Suede have often spoken of a Suedeworld, a sonic zone built by the band that speaks of an otherworldly ordinariness, a portal out of the grim everyday that only they can conjure into being. A physical manifestation of this might be Mark Leckey’s O’ Magic Power of Bleakness (2019), a life size recreation of the underside of the M53: a flyover, a place charged with a titillating nowhere-otherness, the visualisation of a liminal space, one of fundamental unbelonging.

This facet of modern being sends critics running for descriptors, as it has no platform, place, lexicon or class; no slang. It’s a voiceless, emotional, interior state of otherness that gets twinned with the swagger of celebrity glamour and the menace of cabaret. Somewhere in all that is Suede: hard but soft, angry but gentle, grand but gritty, linguistically delicious and almost painfully emotionally honest.

If Suede’s last album, The Blue Hour, was the final part of a trilogy where Suede defined ‘Suedeworld’, then this new record sees them standing firmly in it, facing defiantly outwards. The album has everything you expect from Suede: Brett Anderson’s astonishing voice, those pulsing baselines, the violins, the rangy impossible guitars, and the powerful drums. But it’s also a more mainstream record than they have made in years. Without losing what is wonderfully difficult about their music, they are bringing us what they are best at and offering something for people new to the band.

There is less of the lexicon we have come to associate with Anderson’s writing. There is petrol but there are no pylons. The messages in the eleven songs on this record are direct and confronting, almost aggressive. It opens with ‘She Still Leads Me On’, an ode to Anderson’s late mother. It sounds upbeat, strong and optimistic, almost joyous, and is followed by ‘Personality Disorder’, an angsty, questing song which after its exuberant opener sets the tone of the album.

Autofiction was recorded in the inner-city suburbia of Crouch End, at the Kink’s Konk studio, where Suede returned to working with their long-time producer Ed Buller in a desire to tap into the feel of their early records.

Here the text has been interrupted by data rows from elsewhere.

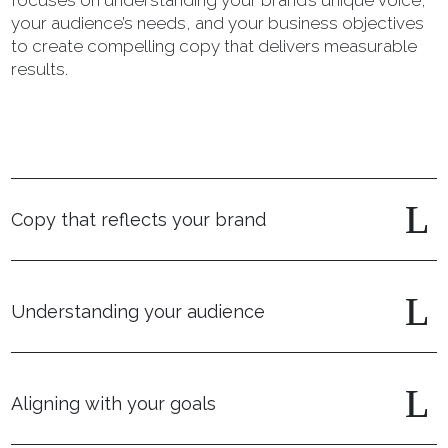
focuses on understanding your brand’s unique voice,
your audience’s needs, and your business objectives
to create compelling copy that delivers measurable
results.
Copy that reflects your brand
Understanding your audience
Aligning with your goals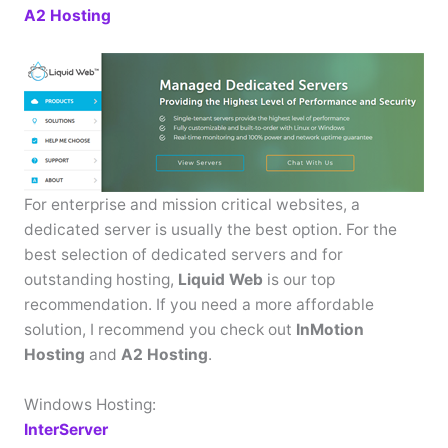
A2 Hosting
For enterprise and mission critical websites, a
dedicated server is usually the best option. For the
best selection of dedicated servers and for
outstanding hosting,
Liquid Web
is our top
recommendation. If you need a more affordable
solution, I recommend you check out
InMotion
Hosting
and
A2 Hosting
.
Windows Hosting:
InterServer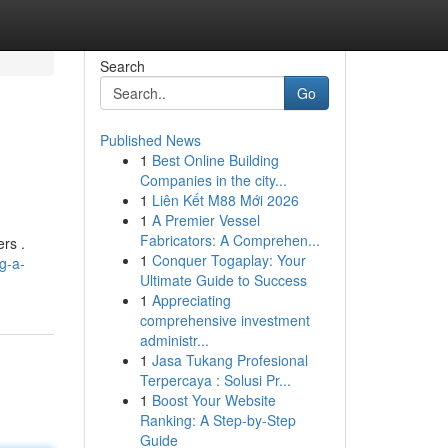
Search
Go
Published News
1
Best Online Building
Companies in the city...
1
Liên Kết M88 Mới 2026
1
A Premier Vessel
Fabricators: A Comprehen...
ers .
1
Conquer Togaplay: Your
g-a-
Ultimate Guide to Success
1
Appreciating
comprehensive investment
administr...
1
Jasa Tukang Profesional
Terpercaya : Solusi Pr...
1
Boost Your Website
Ranking: A Step-by-Step
Guide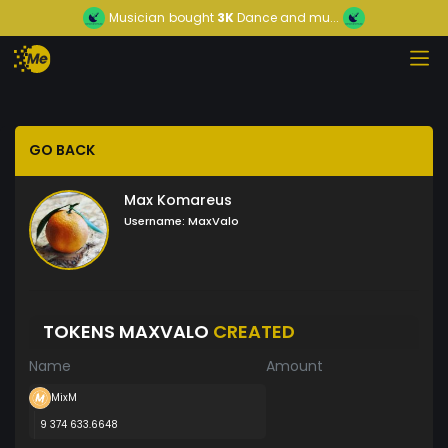
Musician
bought
3K
Dance and mu...
GO BACK
Max Komareus
Username:
MaxValo
TOKENS MAXVALO
CREATED
Name
Amount
MixM
9 374 633.6648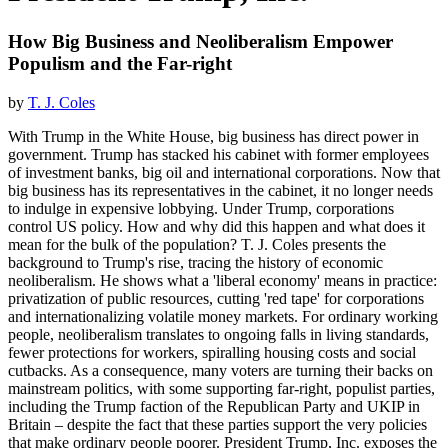
How Big Business and Neoliberalism Empower
Populism and the Far-right
by
T. J. Coles
With Trump in the White House, big business has direct power in
government. Trump has stacked his cabinet with former employees
of investment banks, big oil and international corporations. Now that
big business has its representatives in the cabinet, it no longer needs
to indulge in expensive lobbying. Under Trump, corporations
control US policy. How and why did this happen and what does it
mean for the bulk of the population? T. J. Coles presents the
background to Trump's rise, tracing the history of economic
neoliberalism. He shows what a 'liberal economy' means in practice:
privatization of public resources, cutting 'red tape' for corporations
and internationalizing volatile money markets. For ordinary working
people, neoliberalism translates to ongoing falls in living standards,
fewer protections for workers, spiralling housing costs and social
cutbacks. As a consequence, many voters are turning their backs on
mainstream politics, with some supporting far-right, populist parties,
including the Trump faction of the Republican Party and UKIP in
Britain – despite the fact that these parties support the very policies
that make ordinary people poorer. President Trump, Inc. exposes the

‘That Boy On A Stage’ calls to mind the early Suede B-sides that their hardcore fans know and love, evoking the legendary stomper ‘Killing Of A Flashboy’ and the later tracks ‘Money’ and ‘Young Men’. It’s great to hear this side of Suede’s body of work given album status. ‘That Boy…’ sits alongside the strange and despairing vignette ‘Drive Myself Home’, which recalls the dreamy early flipsides to ‘So Young’ and ‘Metal Mickey’, ‘High Rising’ and ‘Where the Pigs Don’t Fly’ had they been blessed with Neil Codling’s string arrangements.

Suede’s live shows explode when they play one of their self-proclaimed bangers: ‘The Drowners’, ‘We Are The Pigs’, ‘She’, ‘Metal Mickey’, ‘Cold Hands’, ‘Outsiders’ or ‘Can’t Get Enough’ to name some. There are certainly a few more on Autofiction to join that lineup.

To rehearse the new album, Suede reportedly decamped to Kings Cross in lockdown to tap into the live, unstable nature of this record. You can hear why on the wildly untamed ‘Black Ice’ and utter goth banger ‘Shadow Self’. With Richard Oakes’ post-punk-infused guitars and Simon Gilbert’s free flowing drums, these are songs you can really throw yourself around to.

‘What Am I Without You?’ is Anderson’s tribute to the fans that have journeyed with the band from their reunion in 2010 through the three previous records up to this one. While this track is not the strongest on the album it was received with raptures at the band’s recent undercover micro-show at the Moth Club in London.

‘It’s Always The Quiet Ones’ and closer ‘Turn Off Your Brain And Yell’ are where we hear most clearly what is – according to the band – the next episode for Suede. This, their ninth album, is definitely a new chapter for the group, one that sees them shake off the past and own their space in a way they never have before.